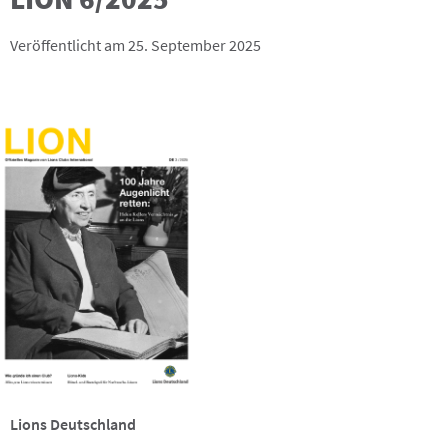
Veröffentlicht am 25. September 2025
Lions Deutschland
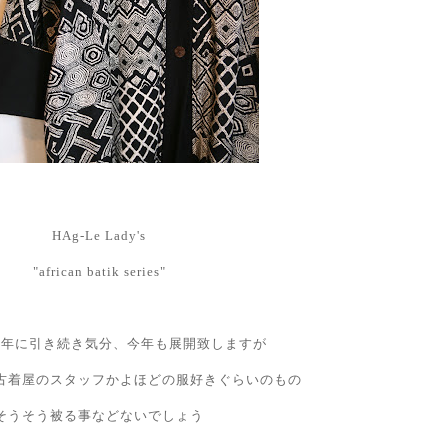
HAg-Le Lady's
"african batik series"
昨年に引き続き気分、今年も展開致しますが
古着屋のスタッフかよほどの服好きぐらいのもの
そうそう被る事などないでしょう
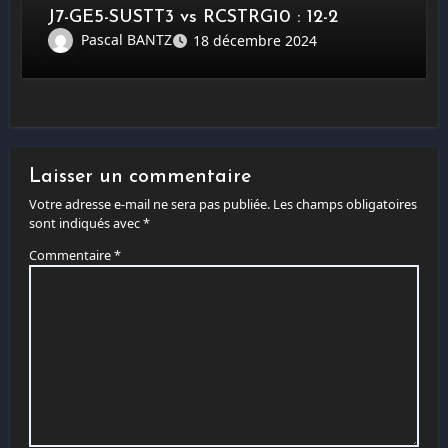
J7-GE5-SUSTT3 vs RCSTRG10 : 12-2
Pascal BANTZ
18 décembre 2024
Laisser un commentaire
Votre adresse e-mail ne sera pas publiée.
Les champs obligatoires
sont indiqués avec
*
Commentaire
*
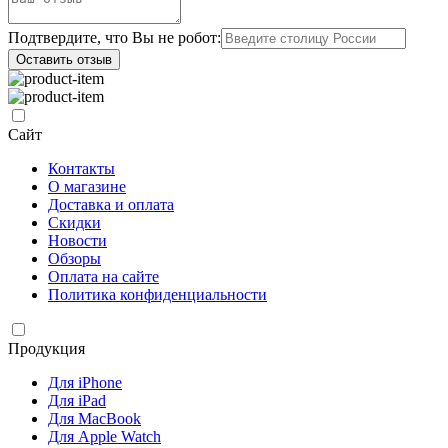
Подтвердите, что Вы не робот:
Оставить отзыв
Сайт
Контакты
О магазине
Доставка и оплата
Скидки
Новости
Обзоры
Оплата на сайте
Политика конфиденциальности
Продукция
Для iPhone
Для iPad
Для MacBook
Для Apple Watch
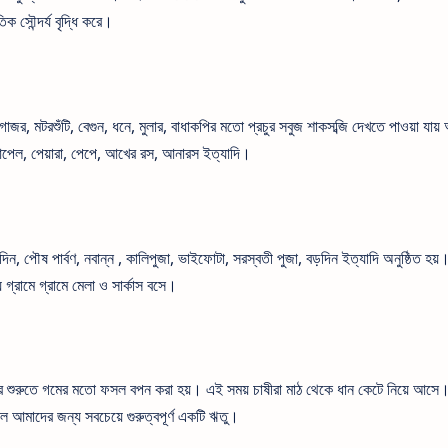
িক সৌন্দর্য বৃদ্ধি করে।
র, মটরশুঁটি, বেগুন, ধনে, মুলার, বাধাকপির মতো প্রচুর সবুজ শাকসব্জি দেখতে পাওয়া যায়
 আপেল, পেয়ারা, পেপে, আখের রস, আনারস ইত্যাদি।
ন, পৌষ পার্বণ, নবান্ন , কালিপুজা, ভাইফোটা, সরস্বতী পুজা, বড়দিন ইত্যাদি অনুষ্ঠিত হয
্রামে গ্রামে মেলা ও সার্কাস বসে।
তের শুরুতে গমের মতো ফসল বপন করা হয়। এই সময় চাষীরা মাঠ থেকে ধান কেটে নিয়ে আসে
 আমাদের জন্য সবচেয়ে গুরুত্বপূর্ণ একটি ঋতু।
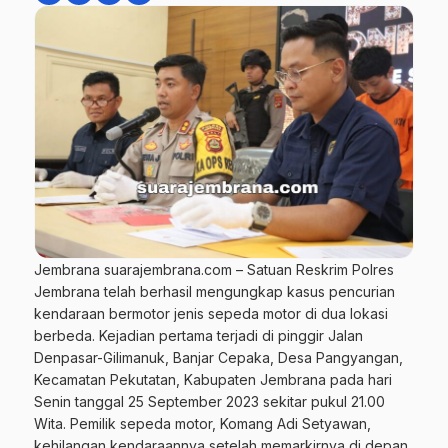
Jembrana suarajembrana.com – Satuan Reskrim Polres
Jembrana telah berhasil mengungkap kasus pencurian
kendaraan bermotor jenis sepeda motor di dua lokasi
berbeda. Kejadian pertama terjadi di pinggir Jalan
Denpasar-Gilimanuk, Banjar Cepaka, Desa Pangyangan,
Kecamatan Pekutatan, Kabupaten Jembrana pada hari
Senin tanggal 25 September 2023 sekitar pukul 21.00
Wita. Pemilik sepeda motor, Komang Adi Setyawan,
kehilangan kendaraannya setelah memarkirnya di depan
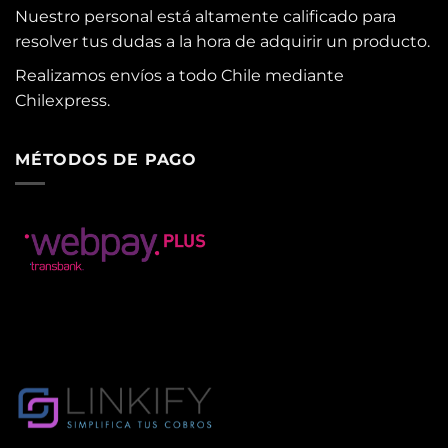
Nuestro personal está altamente calificado para
resolver tus dudas a la hora de adquirir un producto.
Realizamos envíos a todo Chile mediante
Chilexpress.
MÉTODOS DE PAGO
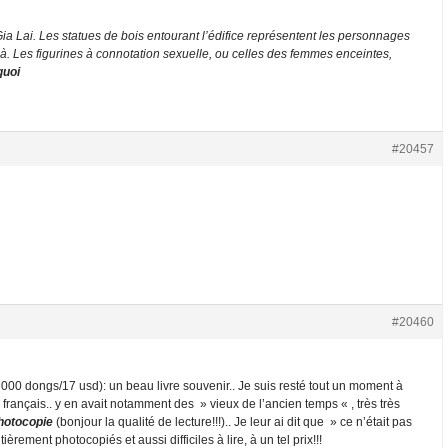
a Lai. Les statues de bois entourant l’édifice représentent les personnages
. Les figurines à connotation sexuelle, ou celles des femmes enceintes,
quoi
#20457
#20460
000 dongs/17 usd): un beau livre souvenir.. Je suis resté tout un moment à
 français.. y en avait notamment des » vieux de l’ancien temps « , très très
hotocopie
(bonjour la qualité de lecture!!!).. Je leur ai dit que » ce n’était pas
èrement photocopiés et aussi difficiles à lire, à un tel prix!!!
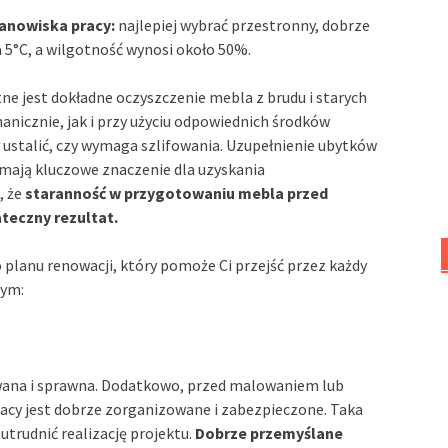
anowiska pracy:
najlepiej wybrać przestronny, dobrze
5°C, a wilgotność wynosi około 50%.
ne jest dokładne oczyszczenie mebla z brudu i starych
nicznie, jak i przy użyciu odpowiednich środków
 ustalić, czy wymaga szlifowania. Uzupełnienie ubytków
ają kluczowe znaczenie dla uzyskania
, że
staranność w przygotowaniu mebla przed
teczny rezultat.
lanu renowacji, który pomoże Ci przejść przez każdy
tym:
wana i sprawna. Dodatkowo, przed malowaniem lub
racy jest dobrze zorganizowane i zabezpieczone. Taka
utrudnić realizację projektu.
Dobrze przemyślane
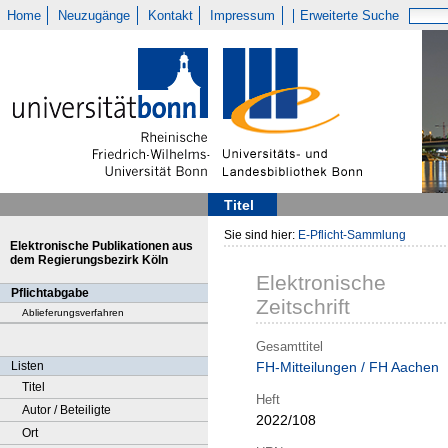
Home
Neuzugänge
Kontakt
Impressum
Erweiterte Suche
Titel
Sie sind hier:
E-Pflicht-Sammlung
Elektronische Publikationen aus
dem Regierungsbezirk Köln
Elektronische
Pflichtabgabe
Zeitschrift
Ablieferungsverfahren
Gesamttitel
Listen
FH-Mitteilungen / FH Aachen
Titel
Heft
Autor / Beteiligte
2022/108
Ort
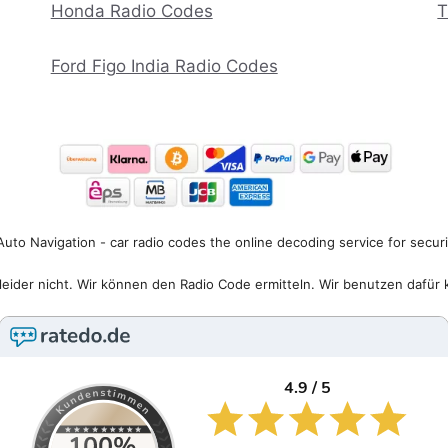
Honda Radio Codes
T
Ford Figo India Radio Codes
uto Navigation - car radio codes the online decoding service for secur
eider nicht. Wir können den Radio Code ermitteln. Wir benutzen dafür 
4.9 / 5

▶ _ASSIGNMENT_: Pictures are not part of the copy; transcribe the rest of the data verbatim.

▶ _WORKED SOLUTION_:
Veröffentlicht am 25. September 2025
Lions Deutschland
HAg-Le Lady's
"african batik series"
昨年に引き続き気分、今年も展開致しますが
古着屋のスタッフかよほどの服好きぐらいのもの
そうそう被る事などないでしょう
J7-GE5-SUSTT3 vs RCSTRG10 : 12-2
Pascal BANTZ
18 décembre 2024
Laisser un commentaire
Votre adresse e-mail ne sera pas publiée.
Les champs obligatoires
sont indiqués avec
*
Commentaire
*
Подтвердите, что Вы не робот:
Оставить отзыв
Сайт
Контакты
О магазине
Доставка и оплата
Скидки
Новости
Обзоры
Оплата на сайте
Политика конфиденциальности
Продукция
Для iPhone
Для iPad
Для MacBook
Для Apple Watch
িক সৌন্দর্য বৃদ্ধি করে।
র, মটরশুঁটি, বেগুন, ধনে, মুলার, বাধাকপির মতো প্রচুর সবুজ শাকসব্জি দেখতে পাওয়া যায়
 আপেল, পেয়ারা, পেপে, আখের রস, আনারস ইত্যাদি।
ন, পৌষ পার্বণ, নবান্ন , কালিপুজা, ভাইফোটা, সরস্বতী পুজা, বড়দিন ইত্যাদি অনুষ্ঠিত হয
্রামে গ্রামে মেলা ও সার্কাস বসে।
তের শুরুতে গমের মতো ফসল বপন করা হয়। এই সময় চাষীরা মাঠ থেকে ধান কেটে নিয়ে আসে
 আমাদের জন্য সবচেয়ে গুরুত্বপূর্ণ একটি ঋতু।
Jembrana suarajembrana.com – Satuan Reskrim Polres
Jembrana telah berhasil mengungkap kasus pencurian
kendaraan bermotor jenis sepeda motor di dua lokasi
berbeda. Kejadian pertama terjadi di pinggir Jalan
Denpasar-Gilimanuk, Banjar Cepaka, Desa Pangyangan,
Kecamatan Pekutatan, Kabupaten Jembrana pada hari
Senin tanggal 25 September 2023 sekitar pukul 21.00
Wita. Pemilik sepeda motor, Komang Adi Setyawan,
kehilangan kendaraannya setelah memarkirnya di depan
Nuestro personal está altamente calificado para
resolver tus dudas a la hora de adquirir un producto.
Realizamos envíos a todo Chile mediante
Chilexpress.
MÉTODOS DE PAGO
a Lai. Les statues de bois entourant l’édifice représentent les personnages
. Les figurines à connotation sexuelle, ou celles des femmes enceintes,
quoi
#20457
#20460
000 dongs/17 usd): un beau livre souvenir.. Je suis resté tout un moment à
 français.. y en avait notamment des » vieux de l’ancien temps « , très très
hotocopie
(bonjour la qualité de lecture!!!).. Je leur ai dit que » ce n’était pas
èrement photocopiés et aussi difficiles à lire, à un tel prix!!!
anowiska pracy:
najlepiej wybrać przestronny, dobrze
5°C, a wilgotność wynosi około 50%.
ne jest dokładne oczyszczenie mebla z brudu i starych
nicznie, jak i przy użyciu odpowiednich środków
 ustalić, czy wymaga szlifowania. Uzupełnienie ubytków
ają kluczowe znaczenie dla uzyskania
, że
staranność w przygotowaniu mebla przed
teczny rezultat.
lanu renowacji, który pomoże Ci przejść przez każdy
tym:
wana i sprawna. Dodatkowo, przed malowaniem lub
racy jest dobrze zorganizowane i zabezpieczone. Taka
utrudnić realizację projektu.
Dobrze przemyślane
Home
Neuzugänge
Kontakt
Impressum
Erweiterte Suche
Titel
Sie sind hier:
E-Pflicht-Sammlung
Elektronische Publikationen aus
dem Regierungsbezirk Köln
Elektronische
Pflichtabgabe
Zeitschrift
Ablieferungsverfahren
Gesamttitel
Listen
FH-Mitteilungen / FH Aachen
Titel
Heft
Autor / Beteiligte
2022/108
Ort
Honda Radio Codes
T
Ford Figo India Radio Codes
uto Navigation - car radio codes the online decoding service for secur
eider nicht. Wir können den Radio Code ermitteln. Wir benutzen dafür 
4.9 / 5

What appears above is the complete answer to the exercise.